L’idée d’un scénario catastrophe qui verrait, à brève échéance, l’islam bouleverser la vie politique et faire basculer la France dans un chaos institutionnel a déjà été traitée dans Soumission de Michel Houellebecq où l’écrivain imagine l’arrivée au pouvoir d’un leader musulman élu triomphalement au second tour de la présidentielle face à Marine Le Pen en 2022. De votre côté, vous imaginez une réaction de l’opinion publique patriote face à une vague sans précédent d’attentats islamistes qui aboutit à la démission anticipée d’Emmanuel Macron en 2026. Croyez-vous vraiment que les choses puissent se passer de cette manière ?

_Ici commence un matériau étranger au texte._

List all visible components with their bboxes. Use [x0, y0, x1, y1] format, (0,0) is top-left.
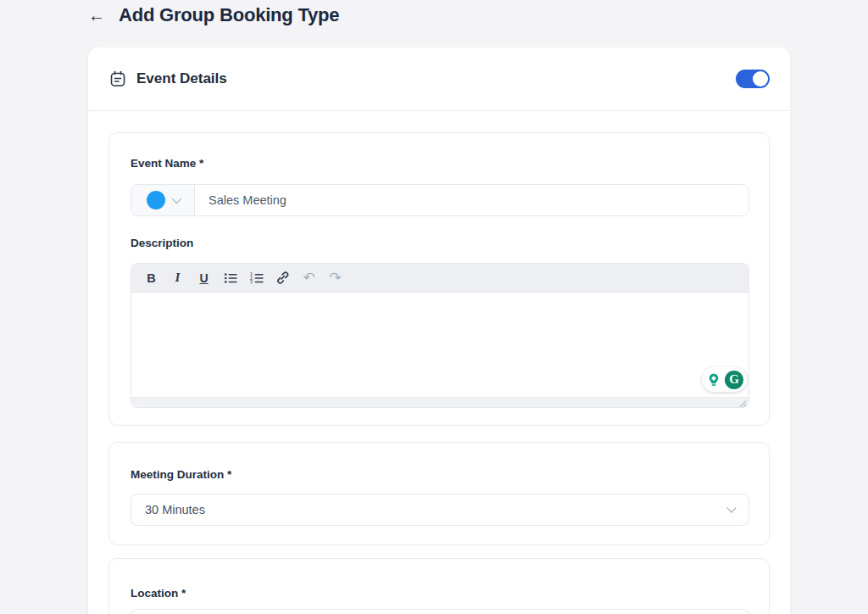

Michel Houellebecq a imaginé un scénario passionnant dans lequel la France se révèle incapable de résister à une montée douce, sans heurt, de l’islamisation. Sa vision est évidemment pertinente, et je suis persuadé qu’il dessine un scénario envisageable à moyen terme pour notre pays. De façon pragmatique, les islamistes devraient attendre que la démographie fasse le travail : Jérôme Fourquet, dans son magistral essai L’archipel français, montre par l’analyse des prénoms que près de 20% des nouveaux nés ont un prénom issu de la culture arabo-musulmane. En quelques décennies, ils pourraient donc atteindre la taille critique pour prendre le pouvoir par les urnes.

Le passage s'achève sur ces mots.